"Hoo-r-ray!" shouted Cleg Kelly and Cleaver's boy together, till the cook and little Janet of Inverness smiled at their enthusiasm.

"But there's mair," said the engine-driver.

"It canna be better than that!" said Cleg, to whom the tale was good as new potatoes and salt butter.

"It's better!" said the engine-driver, who knew that nothing holds an audience and sharpens the edge of its appetite better than a carefully cultivated expectancy.
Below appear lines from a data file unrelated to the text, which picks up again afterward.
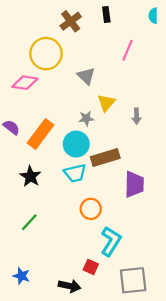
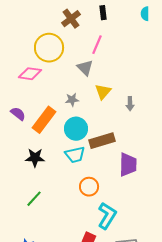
pink line: (128, 50) -> (97, 45), moved
gray star: (86, 118) -> (72, 100), moved
black star: (30, 176) -> (35, 158), turned -30

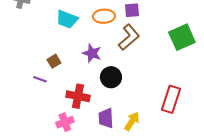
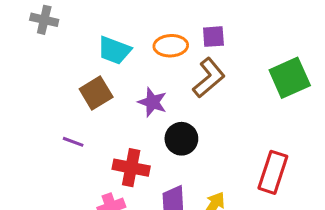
brown square: (54, 61) -> (96, 93), moved, size x1.5

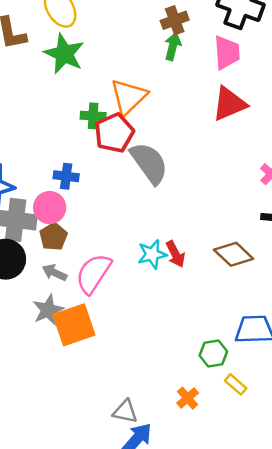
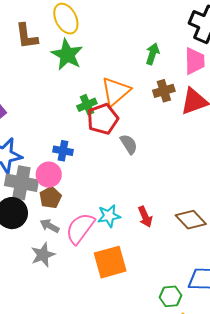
brown cross: (175, 20) -> (164, 91), moved
green cross: (93, 116) -> (87, 105), turned -30
gray semicircle: (149, 163) -> (129, 144), size x0.6
cyan star: (152, 254) -> (109, 216), moved
orange square: (74, 325) -> (110, 262), moved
"It was that same day after the Port Andrew train got away, when the cowed drovers were sent to the landing-bank to wait for their cattle train, and the carriage that was coupled on to it for their transport. The driver o' the main line express was Geordie Grierson, an' he was no well-pleased man to be kept waitin' twenty minutes with his whistle yellyhooin' bluefire a' the time. He prided himsel' special on rinnin' to the tick o' the clock. So as soon as the signal dropped to clear he started her raither sharp, and she cam' into the station under a head of steam some deal faster than he had intended. Ye could hae heard the scraichin' o' the auld wood brakes a mile an' mair. But stop her they couldna. And juist as Georgie Grierson's engine was turnin' the curve to come past the facing points to the platform, what should we see but a wee bit ragged laddie, carryin' a bairn, coming staggerin' cross the metals to the near bank. Every single person on the platform cried to him to gang back. But the laddie couldna see Geordie's engine for the way he was carryin' the bairn, and maybe the noise o' the folk cryin' mazed him. So there he stood on the four-foot way, richt between the rails, and the express-engine fair on him.

"It cam' that quick our mouths were hardly shut after crying out, and our hearts had nae time to gang on again, before Muckle Alick, wha was standin' by the side o' the platform, made a spang for the bairns—as far as we could see, richt under the nose o' the engine. He gripped them baith in his airms, but he hadna time to loup clear o' the far rail. So Muckle Alick juist arched a back that was near as braid as the front of the engine itsel', and he gied a kind o' jump to the side. The far buffer o' the engine took him in the broad o' his hinderlands and whammeled him and the bairns in a heap ower on the grass on the far bank.

"He gripped them baith, but he hadna time to loup clear o' the far rail."